• **Page-level text extractions**
******

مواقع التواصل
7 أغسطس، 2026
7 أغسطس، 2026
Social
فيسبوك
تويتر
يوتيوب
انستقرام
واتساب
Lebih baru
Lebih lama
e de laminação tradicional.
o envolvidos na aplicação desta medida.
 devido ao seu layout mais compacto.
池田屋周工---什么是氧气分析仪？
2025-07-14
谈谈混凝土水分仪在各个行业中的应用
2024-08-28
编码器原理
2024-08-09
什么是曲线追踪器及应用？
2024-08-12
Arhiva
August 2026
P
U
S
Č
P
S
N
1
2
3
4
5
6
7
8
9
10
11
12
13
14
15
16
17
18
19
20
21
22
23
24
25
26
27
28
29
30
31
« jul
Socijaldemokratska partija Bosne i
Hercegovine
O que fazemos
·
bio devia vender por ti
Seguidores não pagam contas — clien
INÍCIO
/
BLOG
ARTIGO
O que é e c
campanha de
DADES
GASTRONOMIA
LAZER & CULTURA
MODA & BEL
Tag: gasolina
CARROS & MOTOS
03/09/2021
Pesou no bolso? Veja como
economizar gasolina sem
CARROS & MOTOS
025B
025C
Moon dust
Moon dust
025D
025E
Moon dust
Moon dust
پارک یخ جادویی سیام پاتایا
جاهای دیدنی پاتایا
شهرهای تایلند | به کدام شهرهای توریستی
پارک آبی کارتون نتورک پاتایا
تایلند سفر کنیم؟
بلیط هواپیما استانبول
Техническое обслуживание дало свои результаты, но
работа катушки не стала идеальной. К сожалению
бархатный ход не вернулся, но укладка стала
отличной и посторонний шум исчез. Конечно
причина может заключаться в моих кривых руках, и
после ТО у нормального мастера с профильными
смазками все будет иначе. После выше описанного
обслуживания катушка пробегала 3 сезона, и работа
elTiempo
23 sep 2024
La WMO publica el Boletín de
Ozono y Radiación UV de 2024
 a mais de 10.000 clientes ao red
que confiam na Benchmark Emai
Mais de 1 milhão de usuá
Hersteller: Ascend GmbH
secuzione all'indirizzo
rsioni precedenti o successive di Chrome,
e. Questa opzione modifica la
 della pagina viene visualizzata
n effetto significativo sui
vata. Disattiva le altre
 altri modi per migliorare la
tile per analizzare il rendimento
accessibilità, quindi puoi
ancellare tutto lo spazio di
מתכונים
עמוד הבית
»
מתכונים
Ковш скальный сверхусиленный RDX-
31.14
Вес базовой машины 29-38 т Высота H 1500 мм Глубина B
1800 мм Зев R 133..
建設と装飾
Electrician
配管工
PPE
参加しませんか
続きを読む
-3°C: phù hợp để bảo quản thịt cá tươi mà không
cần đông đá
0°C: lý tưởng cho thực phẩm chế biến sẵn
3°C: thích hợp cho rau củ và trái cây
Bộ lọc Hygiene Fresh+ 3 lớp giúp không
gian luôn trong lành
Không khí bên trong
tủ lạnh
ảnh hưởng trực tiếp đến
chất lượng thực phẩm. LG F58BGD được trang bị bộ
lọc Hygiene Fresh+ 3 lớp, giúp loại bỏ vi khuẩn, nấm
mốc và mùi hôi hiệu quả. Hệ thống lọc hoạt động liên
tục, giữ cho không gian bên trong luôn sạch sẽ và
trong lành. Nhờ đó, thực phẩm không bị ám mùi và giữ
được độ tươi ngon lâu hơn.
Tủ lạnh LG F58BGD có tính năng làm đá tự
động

******

• **YOUR TASK**
Write every record above out again exactly as it stands.

• **RESPONSE TO THIS EXERCISE**
مواقع التواصل
7 أغسطس، 2026
7 أغسطس، 2026
Social
فيسبوك
تويتر
يوتيوب
انستقرام
واتساب
Lebih baru
Lebih lama
e de laminação tradicional.
o envolvidos na aplicação desta medida.
 devido ao seu layout mais compacto.
池田屋周工---什么是氧气分析仪？
2025-07-14
谈谈混凝土水分仪在各个行业中的应用
2024-08-28
编码器原理
2024-08-09
什么是曲线追踪器及应用？
2024-08-12
Arhiva
August 2026
P
U
S
Č
P
S
N
1
2
3
4
5
6
7
8
9
10
11
12
13
14
15
16
17
18
19
20
21
22
23
24
25
26
27
28
29
30
31
« jul
Socijaldemokratska partija Bosne i
Hercegovine
O que fazemos
·
bio devia vender por ti
Seguidores não pagam contas — clien
INÍCIO
/
BLOG
ARTIGO
O que é e c
campanha de
DADES
GASTRONOMIA
LAZER & CULTURA
MODA & BEL
Tag: gasolina
CARROS & MOTOS
03/09/2021
Pesou no bolso? Veja como
economizar gasolina sem
CARROS & MOTOS
025B
025C
Moon dust
Moon dust
025D
025E
Moon dust
Moon dust
پارک یخ جادویی سیام پاتایا
جاهای دیدنی پاتایا
شهرهای تایلند | به کدام شهرهای توریستی
پارک آبی کارتون نتورک پاتایا
تایلند سفر کنیم؟
بلیط هواپیما استانبول
Техническое обслуживание дало свои результаты, но
работа катушки не стала идеальной. К сожалению
бархатный ход не вернулся, но укладка стала
отличной и посторонний шум исчез. Конечно
причина может заключаться в моих кривых руках, и
после ТО у нормального мастера с профильными
смазками все будет иначе. После выше описанного
обслуживания катушка пробегала 3 сезона, и работа
elTiempo
23 sep 2024
La WMO publica el Boletín de
Ozono y Radiación UV de 2024
 a mais de 10.000 clientes ao red
que confiam na Benchmark Emai
Mais de 1 milhão de usuá
Hersteller: Ascend GmbH
secuzione all'indirizzo
rsioni precedenti o successive di Chrome,
e. Questa opzione modifica la
 della pagina viene visualizzata
n effetto significativo sui
vata. Disattiva le altre
 altri modi per migliorare la
tile per analizzare il rendimento
accessibilità, quindi puoi
ancellare tutto lo spazio di
מתכונים
עמוד הבית
»
מתכונים
Ковш скальный сверхусиленный RDX-
31.14
Вес базовой машины 29-38 т Высота H 1500 мм Глубина B
1800 мм Зев R 133..
建設と装飾
Electrician
配管工
PPE
参加しませんか
続きを読む
-3°C: phù hợp để bảo quản thịt cá tươi mà không
cần đông đá
0°C: lý tưởng cho thực phẩm chế biến sẵn
3°C: thích hợp cho rau củ và trái cây
Bộ lọc Hygiene Fresh+ 3 lớp giúp không
gian luôn trong lành
Không khí bên trong
tủ lạnh
ảnh hưởng trực tiếp đến
chất lượng thực phẩm. LG F58BGD được trang bị bộ
lọc Hygiene Fresh+ 3 lớp, giúp loại bỏ vi khuẩn, nấm
mốc và mùi hôi hiệu quả. Hệ thống lọc hoạt động liên
tục, giữ cho không gian bên trong luôn sạch sẽ và
trong lành. Nhờ đó, thực phẩm không bị ám mùi và giữ
được độ tươi ngon lâu hơn.
Tủ lạnh LG F58BGD có tính năng làm đá tự
động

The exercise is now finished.